Il nous fallait imposer notre message. Nous l’afficherions sur leurs écrans, par surprise, et sans qu’il soit possible de l’éviter, et durant un temps suffisamment long pour qu’ils n’aient d’autre choix que de le lire.

Et ils choisirent quatre fois, cette semaine-là, de passer ainsi par-dessus les murs de la censure syrienne. Ils, ce sont les Telecomix, un collectif de hackers qui s’était déjà illustré, lors du Printemps arabe, en aidant les internautes de Tunisie et d’Egypte à déjouer les cybercenseurs.

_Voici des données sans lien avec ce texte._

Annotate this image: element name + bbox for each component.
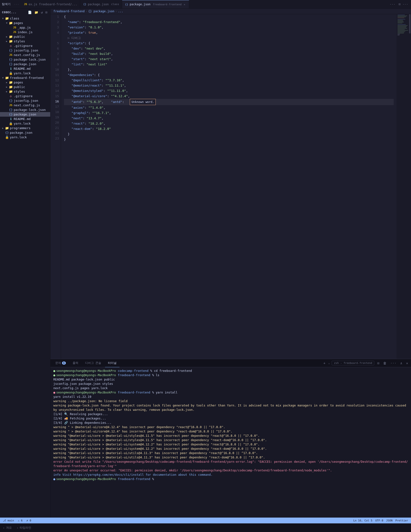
chevron-icon[interactable]: ⌄ [328,361,330,365]
refresh-icon[interactable]: ↺ [40,10,44,15]
code-token: "13.4.7" [86,116,102,121]
line-num: 22 [52,131,59,136]
bottom-nav: › 개요 › 타임라인 [0,523,411,532]
tree-item-packagejson-active[interactable]: {} package.json [0,112,50,117]
more-terminal-icon[interactable]: ··· [389,361,397,366]
tree-item-packagejson1[interactable]: {} package.json [0,62,50,66]
tree-item-freeboard[interactable]: 📁 freeboard-frontend [0,76,50,80]
tree-item-nextconfig2[interactable]: JS next.config.js [0,103,50,107]
code-token: "^3.7.16" [105,78,122,83]
code-content[interactable]: { "name": "freeboard-frontend", "version… [61,14,397,359]
line-num: 1 [52,14,59,19]
bottom-nav-timeline[interactable]: › 타임라인 [17,526,31,530]
tab-label: 문제 [55,361,61,365]
terminal-warning: warning "@material-ui/core > @material-u… [53,443,260,446]
tab-exjs[interactable]: JS ex.js freeboard-frontend/... [21,0,81,9]
tree-item-styles2[interactable]: 📁 styles [0,89,50,94]
tree-item-class[interactable]: 📁 class [0,16,50,21]
tree-arrow [1,127,5,129]
code-token: "start" [71,57,84,62]
status-warnings[interactable]: ⚠ 6 [18,519,23,522]
tree-item-pages1[interactable]: 📁 pages [0,21,50,25]
tab-debug-console[interactable]: 디버그 콘솔 [82,359,104,367]
tree-item-packagelock1[interactable]: {} package-lock.json [0,57,50,62]
tree-item-public1[interactable]: 📁 public [0,34,50,39]
tab-problems[interactable]: 문제 6 [52,359,69,367]
tree-label: next.config.js [14,53,50,57]
tree-item-yarnlock1[interactable]: 🔒 yarn.lock [0,71,50,76]
svg-rect-20 [398,34,400,34]
tab-terminal[interactable]: 터미널 [105,359,120,367]
status-language[interactable]: JSON [386,519,393,522]
new-file-icon[interactable]: 📄 [27,10,33,15]
tab-more-button[interactable]: ··· [387,2,398,6]
explorer-menu[interactable]: 탐색기 [2,2,10,6]
code-token: "name" [68,19,79,25]
tab-output[interactable]: 출력 [70,359,81,367]
code-token [64,83,71,88]
tab-package-frontend[interactable]: {} package.json freeboard-frontend ✕ [122,0,189,9]
tree-item-appjs[interactable]: JS _app.js [0,25,50,30]
close-panel-icon[interactable]: ✕ [405,361,409,366]
code-token [64,88,71,94]
terminal-prompt: seongmeongchang@myongs-MacBookPro [56,390,116,394]
status-position[interactable]: Ln 16, Col 5 [353,519,372,522]
folder-icon: 📁 [5,76,9,80]
code-token [64,105,71,110]
split-terminal-icon[interactable]: ⊡ [376,361,380,366]
tree-item-packagejson3[interactable]: {} package.json [0,130,50,135]
add-terminal-icon[interactable]: + [322,361,326,366]
status-errors[interactable]: ✗ 0 [27,519,31,522]
code-line-23: } [64,137,394,142]
tab-package-class[interactable]: {} package.json class [80,0,122,9]
tab-close-button[interactable]: ✕ [183,3,186,6]
breadcrumb-more[interactable]: ... [118,10,123,13]
code-token: : [84,57,88,62]
breadcrumb-folder[interactable]: freeboard-frontend [53,10,84,13]
tree-label: package.json [10,131,50,134]
split-editor-icon[interactable]: ⊡ [399,2,401,6]
terminal-content[interactable]: seongmeongchang@myongs-MacBookPro codeca… [50,367,411,518]
terminal-path: freeboard-frontend [118,477,150,481]
collapse-icon[interactable]: ⊟ [45,10,48,15]
bottom-nav-label: 개요 [6,526,12,530]
tree-item-nextconfig1[interactable]: JS next.config.js [0,53,50,57]
tree-item-jsconfig1[interactable]: {} jsconfig.json [0,48,50,53]
breadcrumb-file[interactable]: {} package.json [88,10,114,13]
tree-item-public2[interactable]: 📁 public [0,85,50,89]
tree-item-styles1[interactable]: 📁 styles [0,39,50,44]
terminal-output: [2/4] 🚚 Fetching packages... [53,417,106,420]
clear-terminal-icon[interactable]: 🗑 [382,361,387,366]
code-token [64,46,71,51]
tree-item-jsconfig2[interactable]: {} jsconfig.json [0,98,50,103]
svg-rect-12 [398,26,407,27]
tree-item-programmers[interactable]: 📁 programmers [0,126,50,130]
code-token: : [102,83,105,88]
tree-item-indexjs[interactable]: JS index.js [0,30,50,34]
tree-item-yarnlock2[interactable]: 🔒 yarn.lock [0,121,50,126]
bottom-nav-overview[interactable]: › 개요 [3,526,12,530]
line-num: 15 [52,94,59,99]
svg-rect-4 [398,18,404,18]
more-actions-icon[interactable]: ··· [402,2,408,6]
terminal-line: error An unexpected error occurred: "EAC… [53,468,408,473]
tree-item-gitignore1[interactable]: ◇ .gitignore [0,44,50,48]
status-encoding[interactable]: UTF-8 [375,519,383,522]
terminal-cmd: % yarn install [152,390,177,394]
status-formatter[interactable]: Prettier [395,519,408,522]
new-folder-icon[interactable]: 📁 [34,10,39,15]
tree-item-gitignore2[interactable]: ◇ .gitignore [0,94,50,98]
tree-item-readme2[interactable]: ℹ README.md [0,117,50,121]
tree-item-packagelock2[interactable]: {} package-lock.json [0,107,50,112]
tree-item-readme1[interactable]: ℹ README.md [0,66,50,71]
terminal-warning: warning ../package.json: No license fiel… [53,399,128,403]
status-branch[interactable]: ⎇ main [3,519,14,522]
tree-item-yarnlock3[interactable]: 🔒 yarn.lock [0,135,50,140]
terminal-prompt: seongmeongchang@myongs-MacBookPro [56,477,116,481]
md-icon: ℹ [9,117,13,121]
terminal-error: error An unexpected error occurred: "EAC… [53,468,332,472]
tree-item-pages2[interactable]: 📁 pages [0,80,50,85]
json-icon: {} [83,3,86,6]
code-token: true [88,30,96,35]
maximize-panel-icon[interactable]: ∧ [399,361,403,366]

Les internautes se connectaient alors sur le canal IRC de Télécomix, ne faisant parfois que passer, certains laissant quelques mots : “Ce qui revenait tout le temps, c’est la peur des mukhabarats (NDLR : la sécurité d’État syrienne) et de savoir si on était ou non Israéliens. Autant pour l’intelligence je comprends autant pour le reste… Je ne sais toujours pas pourquoi” s’interroge KheOps, l’un des hackers les plus actifs sur le projet (voir aussi son émouvant témoignage sur Reflets.info). Il fallait rassurer, parfois plus souvent qu’encadrer, conseiller ou sécuriser.

Il était une fois #OpSyria

Tout n’a pas commencé, toutefois, par une simple pression sur un bouton. C’est l’opacité du régime syrien qui a conduit le groupe Telecomix à s’intéresser au pays :

De manière générale, on ne savait pas ce qu’il se passait en Syrie. Le peu d’images qui filtraient nous apprenaient que ce qui s’y passait était beaucoup plus grave qu’en Egypte. Aujourd’hui, on est 10 à assurer le support technique de tout un pays.

On a commencé avec une vingtaine de volontaires aux USA, en Europe, dans le monde arabe” se souvient KheOps. L’idée de départ était de fournir une sorte de boite à outils pour permettre aux révolutionnaires syriens d’améliorer leur anonymat et leur sécurité en ligne. Il fallait écrire, en anglais, d’abord. Réécrire, traduire en arabe, créer les pages, se heurter aux problèmes de ponctuation en arabe, de copier-coller qui parfois ne fonctionnent pas comme escompté… Et bien entendu, le travail technique. Près d’un mois a été nécessaire à une dizaine de personnes pour réaliser ce qui s’est affiché sur les écrans syriens.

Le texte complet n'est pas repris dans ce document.